• **Exercise**:
Could each entry below be written out exactly, with every picture dropped?

• **Working data**:
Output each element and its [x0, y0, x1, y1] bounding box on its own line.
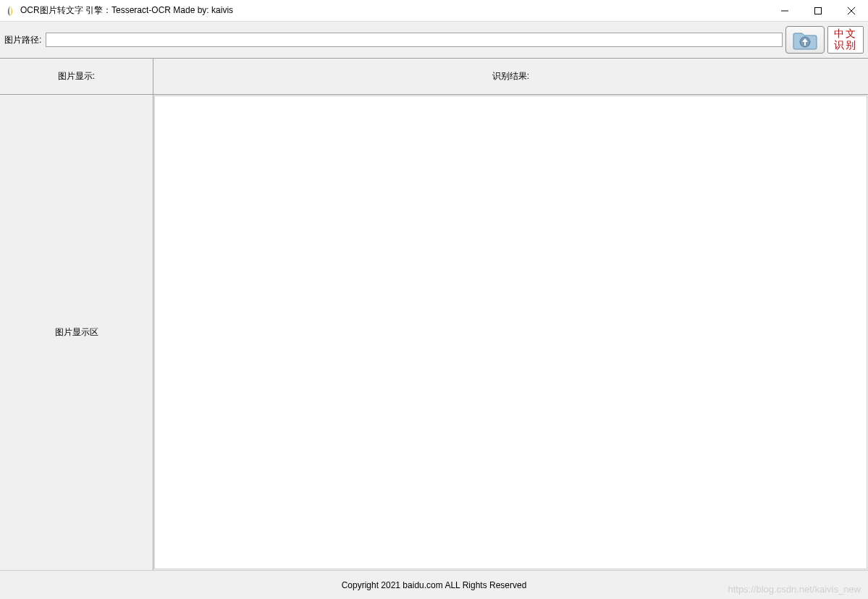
result-panel: 识别结果:	[153, 59, 868, 570]
titlebar: OCR图片转文字 引擎：Tesseract-OCR Made by: kaivi…	[0, 0, 868, 22]
close-button[interactable]	[835, 0, 868, 21]
result-panel-header: 识别结果:	[153, 59, 868, 95]
recognize-button[interactable]: 中文 识别	[827, 26, 864, 54]
minimize-button[interactable]	[768, 0, 801, 21]
footer: Copyright 2021 baidu.com ALL Rights Rese…	[0, 570, 868, 599]
image-panel: 图片显示: 图片显示区	[0, 59, 153, 570]
window-title: OCR图片转文字 引擎：Tesseract-OCR Made by: kaivi…	[20, 4, 768, 17]
main-area: 图片显示: 图片显示区 识别结果:	[0, 58, 868, 570]
toolbar: 图片路径: 中文 识别	[0, 22, 868, 58]
recognize-line1: 中文	[834, 28, 857, 40]
folder-upload-icon	[791, 29, 819, 51]
upload-button[interactable]	[785, 26, 825, 54]
path-label: 图片路径:	[4, 34, 41, 46]
result-text-area[interactable]	[154, 95, 867, 569]
image-path-input[interactable]	[46, 33, 783, 47]
recognize-line2: 识别	[834, 40, 857, 51]
app-icon	[4, 5, 16, 17]
image-panel-header: 图片显示:	[0, 59, 153, 95]
svg-rect-1	[815, 7, 822, 14]
image-display-area: 图片显示区	[0, 95, 153, 570]
maximize-button[interactable]	[801, 0, 835, 21]
window-controls	[768, 0, 868, 21]
copyright-text: Copyright 2021 baidu.com ALL Rights Rese…	[342, 580, 527, 590]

• **Result of the task**:
Output each element and its [x0, y0, x1, y1] bounding box on its own line.
result-panel: 识别结果:	[153, 59, 868, 570]
titlebar: OCR图片转文字 引擎：Tesseract-OCR Made by: kaivi…	[0, 0, 868, 22]
close-button[interactable]	[835, 0, 868, 21]
result-panel-header: 识别结果:	[153, 59, 868, 95]
recognize-button[interactable]: 中文 识别	[827, 26, 864, 54]
minimize-button[interactable]	[768, 0, 801, 21]
footer: Copyright 2021 baidu.com ALL Rights Rese…	[0, 570, 868, 599]
image-panel: 图片显示: 图片显示区	[0, 59, 153, 570]
window-title: OCR图片转文字 引擎：Tesseract-OCR Made by: kaivi…	[20, 4, 768, 17]
main-area: 图片显示: 图片显示区 识别结果:	[0, 58, 868, 570]
toolbar: 图片路径: 中文 识别	[0, 22, 868, 58]
recognize-line1: 中文	[834, 28, 857, 40]
folder-upload-icon	[791, 29, 819, 51]
upload-button[interactable]	[785, 26, 825, 54]
path-label: 图片路径:	[4, 34, 41, 46]
result-text-area[interactable]	[154, 95, 867, 569]
image-path-input[interactable]	[46, 33, 783, 47]
recognize-line2: 识别	[834, 40, 857, 51]
app-icon	[4, 5, 16, 17]
image-panel-header: 图片显示:	[0, 59, 153, 95]
svg-rect-1	[815, 7, 822, 14]
image-display-area: 图片显示区	[0, 95, 153, 570]
maximize-button[interactable]	[801, 0, 835, 21]
window-controls	[768, 0, 868, 21]
copyright-text: Copyright 2021 baidu.com ALL Rights Rese…	[342, 580, 527, 590]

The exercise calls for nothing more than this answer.